While D.A.R.E. may appear effective to parents, teachers, administrators and law enforcement agencies, these groups are laboring under the same elusion that kept bloodletting a popular method of treating disease for nearly two millennia. That is there is a perception that D.A.R.E. works based on results that would be achieved with or without D.A.R.E. Either way, with or without D.A.R.E., the drug and alcohol problem among the adolescent population is epidemic. The problem with the current educational approach as a prevention method is at best weak, not because education, in and of itself, is a poor approach but because the delivery of the education is hypocritical or is perceived to be hypocritical by adolescents.

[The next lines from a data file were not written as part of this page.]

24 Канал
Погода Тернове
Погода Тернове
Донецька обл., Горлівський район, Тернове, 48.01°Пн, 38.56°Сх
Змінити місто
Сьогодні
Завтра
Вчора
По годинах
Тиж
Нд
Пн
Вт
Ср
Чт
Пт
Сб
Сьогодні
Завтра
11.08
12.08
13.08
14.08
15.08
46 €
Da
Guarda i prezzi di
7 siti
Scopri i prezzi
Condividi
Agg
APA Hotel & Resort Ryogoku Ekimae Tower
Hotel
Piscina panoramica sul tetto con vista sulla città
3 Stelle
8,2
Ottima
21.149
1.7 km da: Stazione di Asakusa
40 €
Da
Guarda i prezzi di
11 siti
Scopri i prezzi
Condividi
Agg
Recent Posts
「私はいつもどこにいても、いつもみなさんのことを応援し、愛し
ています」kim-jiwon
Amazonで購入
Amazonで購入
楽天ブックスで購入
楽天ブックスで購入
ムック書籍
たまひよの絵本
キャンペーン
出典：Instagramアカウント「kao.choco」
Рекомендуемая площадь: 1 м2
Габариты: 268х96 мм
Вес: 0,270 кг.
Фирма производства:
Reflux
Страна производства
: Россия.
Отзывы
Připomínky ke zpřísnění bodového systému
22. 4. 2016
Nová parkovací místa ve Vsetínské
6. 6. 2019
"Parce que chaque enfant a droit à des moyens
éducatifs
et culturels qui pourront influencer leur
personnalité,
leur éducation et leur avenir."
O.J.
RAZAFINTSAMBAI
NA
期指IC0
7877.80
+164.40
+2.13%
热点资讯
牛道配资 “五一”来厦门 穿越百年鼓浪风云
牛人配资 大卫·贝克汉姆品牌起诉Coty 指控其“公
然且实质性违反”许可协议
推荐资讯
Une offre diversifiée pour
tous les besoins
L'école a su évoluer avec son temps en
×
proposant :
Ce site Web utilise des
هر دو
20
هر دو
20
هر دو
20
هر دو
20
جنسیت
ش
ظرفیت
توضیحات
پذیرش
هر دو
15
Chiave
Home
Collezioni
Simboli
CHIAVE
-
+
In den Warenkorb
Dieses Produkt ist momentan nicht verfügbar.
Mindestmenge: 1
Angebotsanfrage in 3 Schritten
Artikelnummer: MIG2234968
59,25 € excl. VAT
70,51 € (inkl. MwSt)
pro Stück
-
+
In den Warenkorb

The point of this discussion, however, is not confined to demonstrate that the D.A.R.E. program has failed, but to demonstrate that even in the face of convincing evidence that a method has failed the American culture will continue to embrace the method for fear of having to do something different. These fears have made it possible for unnecessary surgical procedures to continue long after research has proven such procedures ineffective or unnecessary, for a failing educational system to continue with little more than cosmetic changes, for ineffective programs like D.A.R.E. to continue to eat into vital resources that could be better used to develop effective programs, and for clinging to failed technologies such as those offered by the drug and alcohol treatment industry. However, in the case of ineffective or unnecessary medical and surgical procedures the result of such practices is rarely death.

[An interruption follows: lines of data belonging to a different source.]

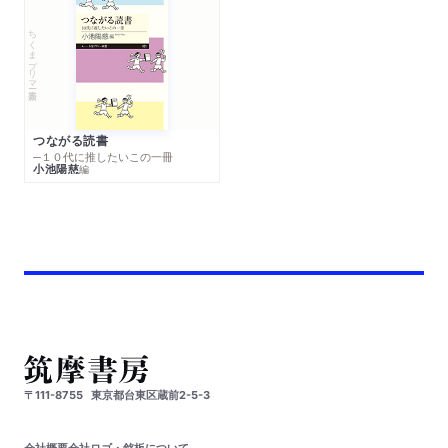
ちくまプリマー新書
つながる読書
─１０代に推したいこの一冊
小池陽慈
編
〒111-8755
東京都台東区蔵前2-5-3
会社概要
会社ロゴ・銘板について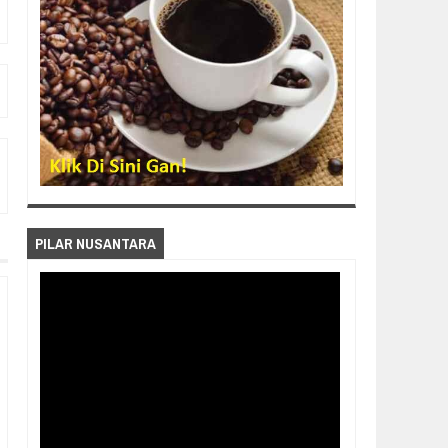
PILAR NUSANTARA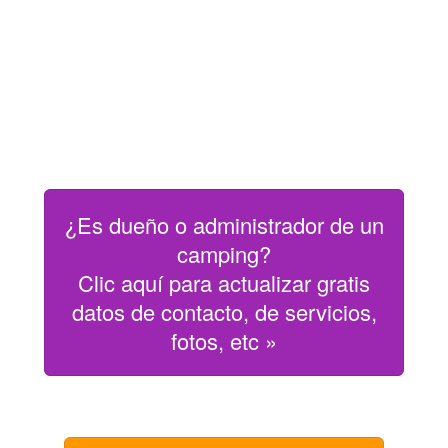
¿Es dueño o administrador de un
camping?
Clic aquí para actualizar gratis
datos de contacto, de servicios,
fotos, etc »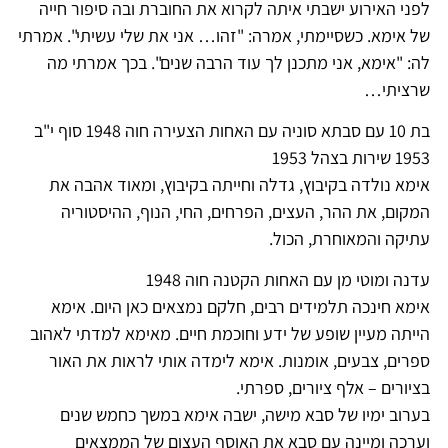
לפני האירוע ישבתי איתה לקרוא את החוברת ובה סיפור חייה
של אימא. כשסיימתי, אמרה: "זהו… אני את שלי עשיתי". אמרתי
לה: "אימא, אני מתכנן לך עוד הרבה שנים". בכך אמרתי מה
שרציתי…
בת 10 עם סבתא סוניה עם האחות הצעירה חוה 1948 סוף י"ב
1953 שירות בצהל 1953
אימא נולדה בקיבוץ, גדלה וחייתה בקיבוץ, ומאוד אהבה את
המקום, את ההר, העצים, הפרחים, החי, הנוף, ההיסטוריה
עתיקה והמאוחרת, הכול.
עדנה ומוטי מן עם האחות הקטנה חוה 1948
אימא חינכה תלמידים רבים, חלקם נמצאים כאן היום. אימא
הייתה מעיין שופע של ידע וחוכמת חיים. מאימא למדתי לאהוב
ספרים, צבעים, אומנות. אימא לימדה אותי לראות את האור
בציורים – אלף ציורים, ספרתי.
בערוב ימיו של סבא מישה, ישבה אימא במשך כחמש שנים
וערכה ומיינה עם סבא את האוסף העצום של הממצאים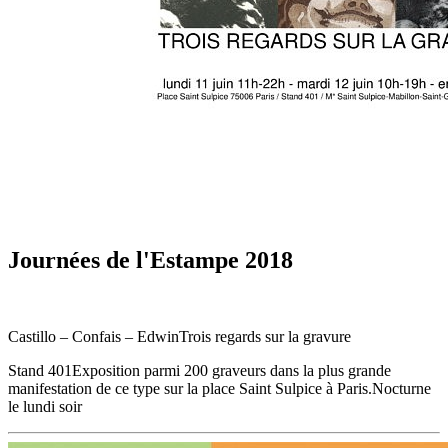
Journées de l'Estampe 2018
Castillo – Confais – EdwinTrois regards sur la gravure
Stand 401Exposition parmi 200 graveurs dans la plus grande
manifestation de ce type sur la place Saint Sulpice à Paris.Nocturne
le lundi soir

Even though our country outspends every other country for an educational system that produces second rate (or less) results, these results are usually not the cause of death among the poorly educated. As for the D.A.R.E. program, while it does take resources away from developing programs that would help and may actually contribute to adolescent drug use, in and of itself, it reportedly has little negative effect. That being true, D.A.R.E. probably contributes little to the death rate associated with adolescent drug use. On the other hand, failed drug and alcohol treatment programs can and should be held directly responsible for the death of its clients who drink and drug following treatment. Moreover, families of such unfortunates should have the right to sue for such loses and the Attorneys Generals of the States should close down all drug and alcohol treatment programs that cannot produce verifiable evidence that the treatment that they provide actually works.